NORWALK, Conn. — A Norwalk mother of two who has lived in the U.S. for 18 years has been ordered deported to her native Korea at the end of the month, according to the Congregations Organized for a New Connecticut, a multi-faith group known as CONNECT.
Jung Courville has been married to a U.S. citizen for 14 years, has two children, one of whom is disabled, and owns a small business in Norwalk, says CONNECT.
But the U.S. Immigration and Customs Enforcement ordered the woman, who is undocumented, to leave the country by the end of September.
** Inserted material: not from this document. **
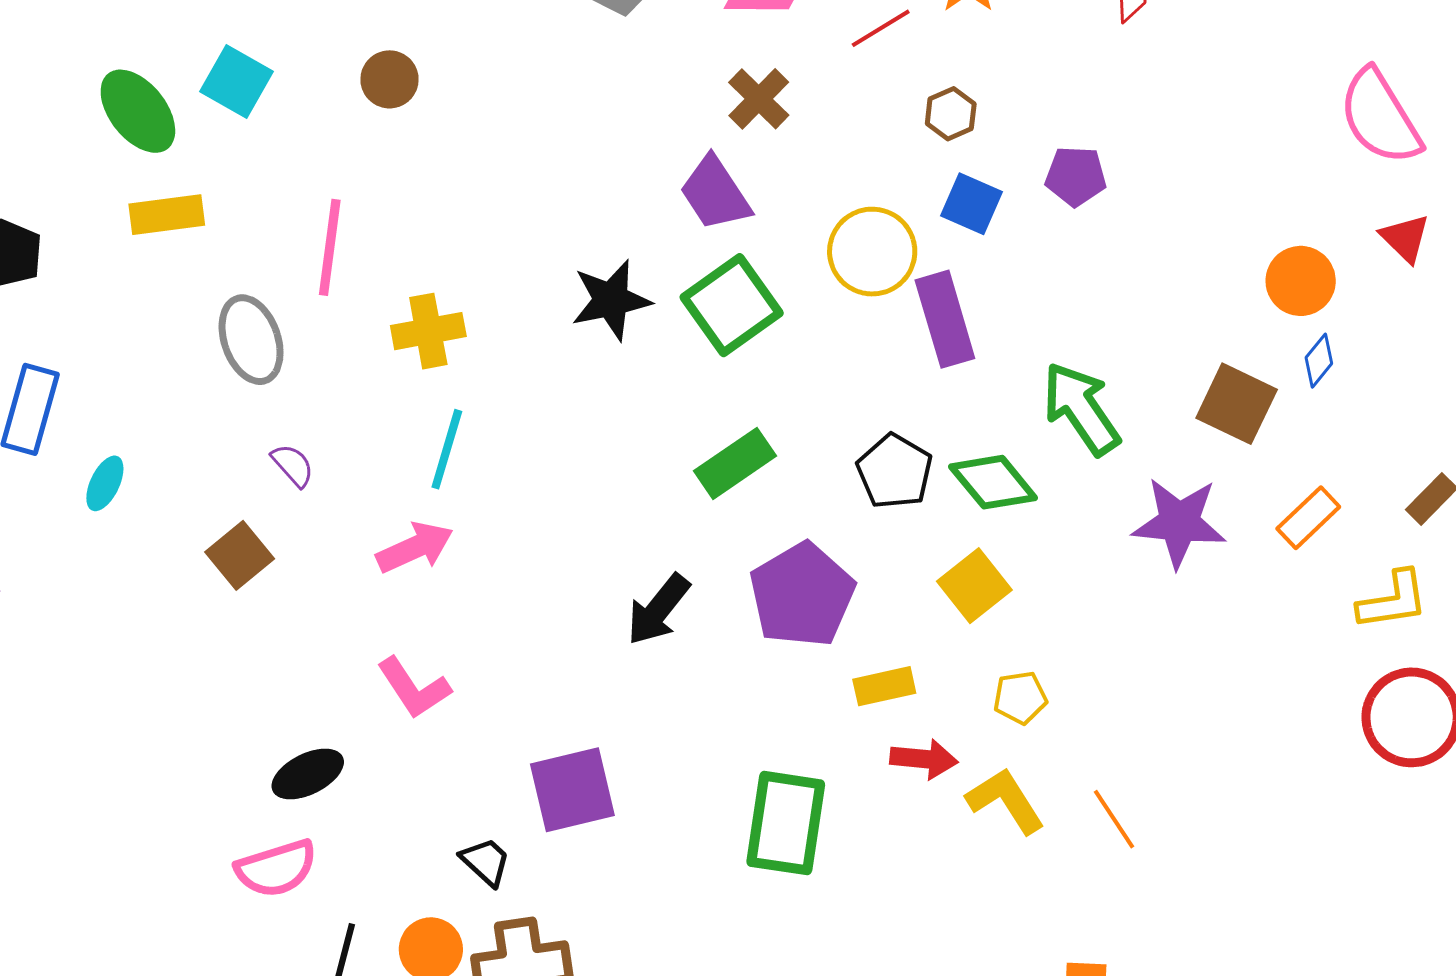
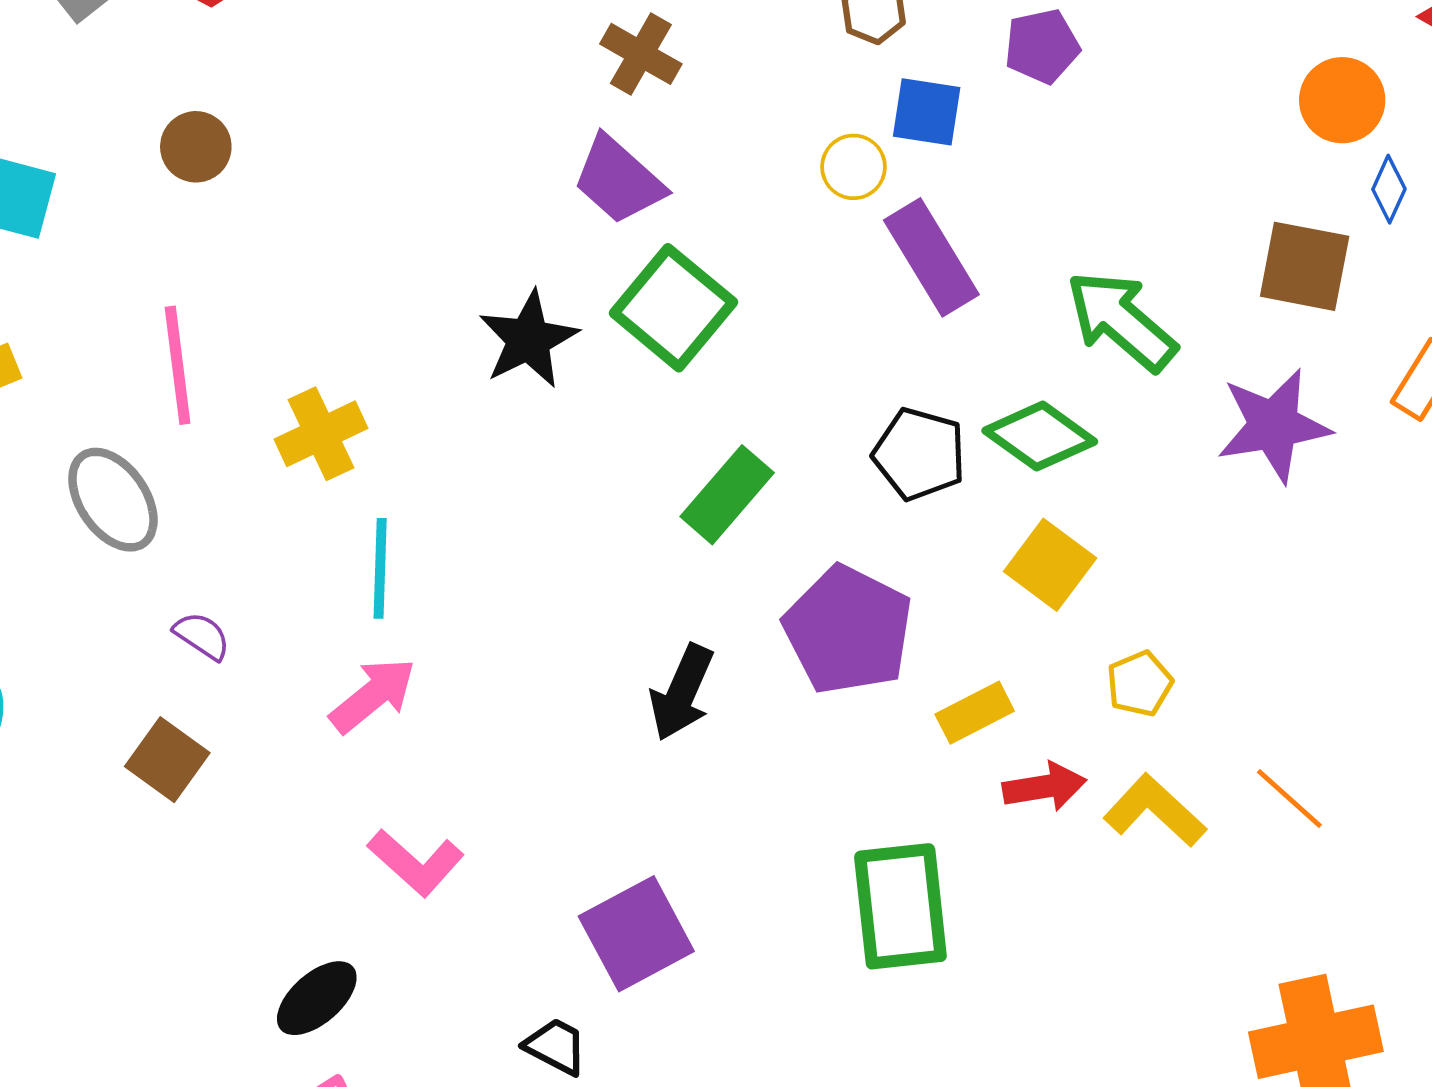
yellow circle: (872, 252) -> (853, 167), moved, size x0.6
The group is organizing a prayer vigil to support Courville on Monday, Aug 7, at 6 p.m. at St. Jerome Catholic Church at 23 Half Mile Road, Norwalk.
On July 28, Courville, a longtime member of St. Jerome and owner of Courville Retail Flowers (formerly Sarah’s Flowers) in Norwalk, has been in the U.S. since 1999 and has no criminal record, the group said.
She and her husband, Richard, a U.S. citizen, were married in 2003. Their two children, who are U.S. citizens, are in grades 4 and 8 at All Saints Catholic School in Norwalk.
One of her children was born with spina bifida and needs constant care, which is provided by Courville.
In 2010, she was traveling with her family in the Virgin Islands and was detained at the airport because she was undocumented.
Courville was released and told to report to ICE in Hartford. and granted a stay of removal. Every year since then, she has reported to her check-in appointment with ICE and has been granted a stay of removal.
But this year, she was told to report by Aug. 28 with a plane ticket to Korea and to be out of the country by Sept. 27.
"Our country needs people like Jung Courville. She has proven herself to be a woman of responsibility, generosity, and faith," said a statement from CONNECT.
"We are a country that has always placed great value on welcoming new people to our shores -- as the Emma Lazarus poem on the Statue of Liberty says, 'Give me your tired, your poor, your huddled masses yearning to breathe free.'"
Last month, Nury Chavarria , a Norwalk mother of four, was ordered deported to her native Guatemala after 24 years in the U.S. Chavarria was granted a stay in her deportation after she took sanctuary in a New Haven church.
Chavarria also had no criminal record, worked as a housekeeper and had been meeting regularly with immigration officials. She can now work out her problems with her immigration status.
In another local case, New Fairfield resident Joel Colindres was given just 28 days notice of his order to be deported Aug. 17.
Colindrés, 33, was born in Guatemala and came to the U.S. without documentation in 2004. He married his wife, Samantha, a U.S. citizen, in 2010. They have two U.S.-borne children.
A trio of federal lawmakers from Connecticut have asked the U.S. Immigration and Customs Enforcement to reconsider his deportation order.